# [Given data]
● ● ● ● ● ● ●

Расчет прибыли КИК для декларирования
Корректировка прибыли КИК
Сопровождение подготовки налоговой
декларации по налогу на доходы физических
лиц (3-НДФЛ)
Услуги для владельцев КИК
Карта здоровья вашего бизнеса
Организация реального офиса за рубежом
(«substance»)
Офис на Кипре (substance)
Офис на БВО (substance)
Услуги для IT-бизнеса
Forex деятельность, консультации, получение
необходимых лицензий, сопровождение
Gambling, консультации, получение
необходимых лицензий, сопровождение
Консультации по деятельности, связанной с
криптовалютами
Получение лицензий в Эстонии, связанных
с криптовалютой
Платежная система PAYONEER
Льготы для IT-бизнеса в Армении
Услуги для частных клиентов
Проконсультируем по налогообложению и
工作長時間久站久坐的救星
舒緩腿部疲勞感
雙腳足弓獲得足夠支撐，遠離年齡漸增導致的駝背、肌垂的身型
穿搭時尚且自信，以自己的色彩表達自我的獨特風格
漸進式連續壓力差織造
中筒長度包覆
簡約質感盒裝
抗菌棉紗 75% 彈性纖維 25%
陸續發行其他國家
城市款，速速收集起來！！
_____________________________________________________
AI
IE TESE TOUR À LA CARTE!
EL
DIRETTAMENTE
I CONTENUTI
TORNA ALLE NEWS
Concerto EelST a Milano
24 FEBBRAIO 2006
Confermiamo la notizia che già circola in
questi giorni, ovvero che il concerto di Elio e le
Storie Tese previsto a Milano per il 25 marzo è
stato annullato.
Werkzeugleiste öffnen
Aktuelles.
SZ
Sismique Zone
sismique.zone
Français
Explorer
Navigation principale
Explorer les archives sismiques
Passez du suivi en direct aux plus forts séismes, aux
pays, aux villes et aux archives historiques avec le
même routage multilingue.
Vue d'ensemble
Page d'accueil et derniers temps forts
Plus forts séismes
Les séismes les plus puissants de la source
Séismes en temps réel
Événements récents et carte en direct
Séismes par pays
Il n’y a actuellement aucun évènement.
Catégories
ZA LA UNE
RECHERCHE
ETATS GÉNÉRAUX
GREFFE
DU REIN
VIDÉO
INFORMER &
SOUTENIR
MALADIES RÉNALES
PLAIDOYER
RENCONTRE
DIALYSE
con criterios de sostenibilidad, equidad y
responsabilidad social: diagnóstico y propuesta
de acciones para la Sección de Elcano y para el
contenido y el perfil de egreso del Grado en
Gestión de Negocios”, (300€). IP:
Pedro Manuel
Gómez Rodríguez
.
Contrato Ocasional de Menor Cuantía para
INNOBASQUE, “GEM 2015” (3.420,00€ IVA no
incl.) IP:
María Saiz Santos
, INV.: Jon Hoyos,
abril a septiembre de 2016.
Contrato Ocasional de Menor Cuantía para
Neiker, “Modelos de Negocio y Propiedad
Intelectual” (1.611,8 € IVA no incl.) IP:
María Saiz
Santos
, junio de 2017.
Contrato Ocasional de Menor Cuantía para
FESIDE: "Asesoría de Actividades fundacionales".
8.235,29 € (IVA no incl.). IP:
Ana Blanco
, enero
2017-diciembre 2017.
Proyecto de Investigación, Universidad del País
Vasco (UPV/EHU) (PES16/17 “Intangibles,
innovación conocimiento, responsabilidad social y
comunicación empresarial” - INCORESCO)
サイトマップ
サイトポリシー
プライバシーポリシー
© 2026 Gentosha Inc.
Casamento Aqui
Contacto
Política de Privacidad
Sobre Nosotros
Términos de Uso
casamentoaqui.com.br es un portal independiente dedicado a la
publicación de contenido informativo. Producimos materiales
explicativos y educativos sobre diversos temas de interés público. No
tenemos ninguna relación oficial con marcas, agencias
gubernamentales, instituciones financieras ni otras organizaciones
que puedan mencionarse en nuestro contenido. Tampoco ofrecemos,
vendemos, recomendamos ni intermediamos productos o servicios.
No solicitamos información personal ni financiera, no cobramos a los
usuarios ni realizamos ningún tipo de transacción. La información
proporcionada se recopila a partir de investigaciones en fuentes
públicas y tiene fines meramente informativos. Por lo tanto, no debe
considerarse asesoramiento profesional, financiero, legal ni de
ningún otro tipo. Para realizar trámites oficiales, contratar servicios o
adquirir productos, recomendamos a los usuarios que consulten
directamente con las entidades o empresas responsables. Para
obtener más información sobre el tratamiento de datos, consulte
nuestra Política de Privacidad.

● ● ● ● ● ● ●

# [Task directions]
Using the entries above, please restate each one word for word.

# [Exercise answer]
Расчет прибыли КИК для декларирования
Корректировка прибыли КИК
Сопровождение подготовки налоговой
декларации по налогу на доходы физических
лиц (3-НДФЛ)
Услуги для владельцев КИК
Карта здоровья вашего бизнеса
Организация реального офиса за рубежом
(«substance»)
Офис на Кипре (substance)
Офис на БВО (substance)
Услуги для IT-бизнеса
Forex деятельность, консультации, получение
необходимых лицензий, сопровождение
Gambling, консультации, получение
необходимых лицензий, сопровождение
Консультации по деятельности, связанной с
криптовалютами
Получение лицензий в Эстонии, связанных
с криптовалютой
Платежная система PAYONEER
Льготы для IT-бизнеса в Армении
Услуги для частных клиентов
Проконсультируем по налогообложению и
工作長時間久站久坐的救星
舒緩腿部疲勞感
雙腳足弓獲得足夠支撐，遠離年齡漸增導致的駝背、肌垂的身型
穿搭時尚且自信，以自己的色彩表達自我的獨特風格
漸進式連續壓力差織造
中筒長度包覆
簡約質感盒裝
抗菌棉紗 75% 彈性纖維 25%
陸續發行其他國家
城市款，速速收集起來！！
_____________________________________________________
AI
IE TESE TOUR À LA CARTE!
EL
DIRETTAMENTE
I CONTENUTI
TORNA ALLE NEWS
Concerto EelST a Milano
24 FEBBRAIO 2006
Confermiamo la notizia che già circola in
questi giorni, ovvero che il concerto di Elio e le
Storie Tese previsto a Milano per il 25 marzo è
stato annullato.
Werkzeugleiste öffnen
Aktuelles.
SZ
Sismique Zone
sismique.zone
Français
Explorer
Navigation principale
Explorer les archives sismiques
Passez du suivi en direct aux plus forts séismes, aux
pays, aux villes et aux archives historiques avec le
même routage multilingue.
Vue d'ensemble
Page d'accueil et derniers temps forts
Plus forts séismes
Les séismes les plus puissants de la source
Séismes en temps réel
Événements récents et carte en direct
Séismes par pays
Il n’y a actuellement aucun évènement.
Catégories
ZA LA UNE
RECHERCHE
ETATS GÉNÉRAUX
GREFFE
DU REIN
VIDÉO
INFORMER &
SOUTENIR
MALADIES RÉNALES
PLAIDOYER
RENCONTRE
DIALYSE
con criterios de sostenibilidad, equidad y
responsabilidad social: diagnóstico y propuesta
de acciones para la Sección de Elcano y para el
contenido y el perfil de egreso del Grado en
Gestión de Negocios”, (300€). IP:
Pedro Manuel
Gómez Rodríguez
.
Contrato Ocasional de Menor Cuantía para
INNOBASQUE, “GEM 2015” (3.420,00€ IVA no
incl.) IP:
María Saiz Santos
, INV.: Jon Hoyos,
abril a septiembre de 2016.
Contrato Ocasional de Menor Cuantía para
Neiker, “Modelos de Negocio y Propiedad
Intelectual” (1.611,8 € IVA no incl.) IP:
María Saiz
Santos
, junio de 2017.
Contrato Ocasional de Menor Cuantía para
FESIDE: "Asesoría de Actividades fundacionales".
8.235,29 € (IVA no incl.). IP:
Ana Blanco
, enero
2017-diciembre 2017.
Proyecto de Investigación, Universidad del País
Vasco (UPV/EHU) (PES16/17 “Intangibles,
innovación conocimiento, responsabilidad social y
comunicación empresarial” - INCORESCO)
サイトマップ
サイトポリシー
プライバシーポリシー
© 2026 Gentosha Inc.
Casamento Aqui
Contacto
Política de Privacidad
Sobre Nosotros
Términos de Uso
casamentoaqui.com.br es un portal independiente dedicado a la
publicación de contenido informativo. Producimos materiales
explicativos y educativos sobre diversos temas de interés público. No
tenemos ninguna relación oficial con marcas, agencias
gubernamentales, instituciones financieras ni otras organizaciones
que puedan mencionarse en nuestro contenido. Tampoco ofrecemos,
vendemos, recomendamos ni intermediamos productos o servicios.
No solicitamos información personal ni financiera, no cobramos a los
usuarios ni realizamos ningún tipo de transacción. La información
proporcionada se recopila a partir de investigaciones en fuentes
públicas y tiene fines meramente informativos. Por lo tanto, no debe
considerarse asesoramiento profesional, financiero, legal ni de
ningún otro tipo. Para realizar trámites oficiales, contratar servicios o
adquirir productos, recomendamos a los usuarios que consulten
directamente con las entidades o empresas responsables. Para
obtener más información sobre el tratamiento de datos, consulte
nuestra Política de Privacidad.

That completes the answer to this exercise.